Jehanne was dressed in men’s clothes, that is a tunic, a cape, and a short robe and other men’s clothes, a costume that on our orders she had previously put aside and had taken on women’s clothes. And so we interrogated her, to learn when and for what reason she had once more assumed men’s clothes: "I did it on my own will" Jehanne declared; "I took it again because it was more lawful and convenient than to have women’s clothes, because I am with men; I began to wear them again because what was promised me was not observed, to wit that I should go to mass and receive the body of Christ and be freed from these irons. I would rather die than stay in these irons; but if it is permitted for me to go mass, and if I could be freed of these irons, and if I could be put in a decent prison and if I could have a woman (guard) to help me, I would be good and do what the church wishes." Cauchon asks, "Since Thursday, have you heard the voices of St. Catherine and St. Margaret" (the angels)? Jehanne, "Yes". Cauchon, "What have they told you?" Jehanne says, "What I said, I said for fear of the fire. God has expressed through St. Catherine and St. Margaret His great sorrow that I did a very wicked thing to which I consented in abjuring and making a revocation, and said that I was damning myself to save my life. If I should say that God had not sent, I should damn myself. It is true that God has sent me. I did not say or intend to deny my apparitions, that is, that they were St. Catherine and St. Margaret."

In the margin of the notes, the recorder writes, "A deadly reply."

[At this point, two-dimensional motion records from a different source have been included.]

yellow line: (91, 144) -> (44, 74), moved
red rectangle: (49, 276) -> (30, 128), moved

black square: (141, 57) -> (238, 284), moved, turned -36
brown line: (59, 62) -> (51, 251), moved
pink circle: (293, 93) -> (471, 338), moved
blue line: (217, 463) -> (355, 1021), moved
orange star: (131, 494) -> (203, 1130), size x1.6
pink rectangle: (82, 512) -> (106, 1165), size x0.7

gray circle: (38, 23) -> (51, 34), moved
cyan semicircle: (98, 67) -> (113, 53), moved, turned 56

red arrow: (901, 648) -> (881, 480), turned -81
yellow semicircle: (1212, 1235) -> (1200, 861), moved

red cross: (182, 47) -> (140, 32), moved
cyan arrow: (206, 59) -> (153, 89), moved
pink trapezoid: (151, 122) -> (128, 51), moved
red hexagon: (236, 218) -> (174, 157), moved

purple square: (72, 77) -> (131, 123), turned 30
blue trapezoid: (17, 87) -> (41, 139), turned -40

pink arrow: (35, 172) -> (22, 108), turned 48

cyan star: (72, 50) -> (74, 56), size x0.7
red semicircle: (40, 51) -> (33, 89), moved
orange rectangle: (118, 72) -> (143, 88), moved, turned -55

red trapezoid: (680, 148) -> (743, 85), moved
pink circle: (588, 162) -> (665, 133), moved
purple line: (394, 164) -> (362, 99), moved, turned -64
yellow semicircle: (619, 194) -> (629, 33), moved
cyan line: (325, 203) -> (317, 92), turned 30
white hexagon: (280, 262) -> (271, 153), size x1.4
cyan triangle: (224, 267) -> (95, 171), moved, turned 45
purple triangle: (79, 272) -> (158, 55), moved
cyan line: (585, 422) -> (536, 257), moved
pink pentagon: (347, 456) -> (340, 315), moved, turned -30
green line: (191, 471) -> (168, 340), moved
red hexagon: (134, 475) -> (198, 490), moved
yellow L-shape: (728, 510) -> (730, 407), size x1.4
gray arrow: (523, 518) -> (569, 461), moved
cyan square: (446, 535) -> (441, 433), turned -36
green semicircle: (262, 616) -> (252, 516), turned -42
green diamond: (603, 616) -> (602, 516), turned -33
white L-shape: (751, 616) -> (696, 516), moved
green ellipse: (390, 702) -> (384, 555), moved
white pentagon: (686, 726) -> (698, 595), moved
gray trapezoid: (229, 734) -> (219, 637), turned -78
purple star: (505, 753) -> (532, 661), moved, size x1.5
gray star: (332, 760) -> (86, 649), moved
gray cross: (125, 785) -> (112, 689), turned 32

How did Jehanne get her men’s clothing back? Surely it was at the hands of the English, as a prisoner has no choice of clothing, except that the guards provide it. Two accounts differ. Martin Ladvenu says that Jehanne told her that an English lord entered her cell and tried to take (rape) her by force. It was for this reason that she resumed wearing men’s clothing. Jean Massieu says that Jehanne told him that on Sunday morning, the guards had removed her woman’s clothing, and thrown her the men’s clothing in a sack. She tells the guards the men’s clothing is forbidden her. She argued with them until noon, when, as she was naked, and finally having to go to the latrine room in her cell, put on the men’s clothing rather than remain naked. This second account makes more sense. Even if an Englishman attempted to rape her, she still would not have had her men’s clothing restored to her except that the guards provided or allowed it. Some say they left the men’s clothing in a sack within her easy reach as a constant temptation to her.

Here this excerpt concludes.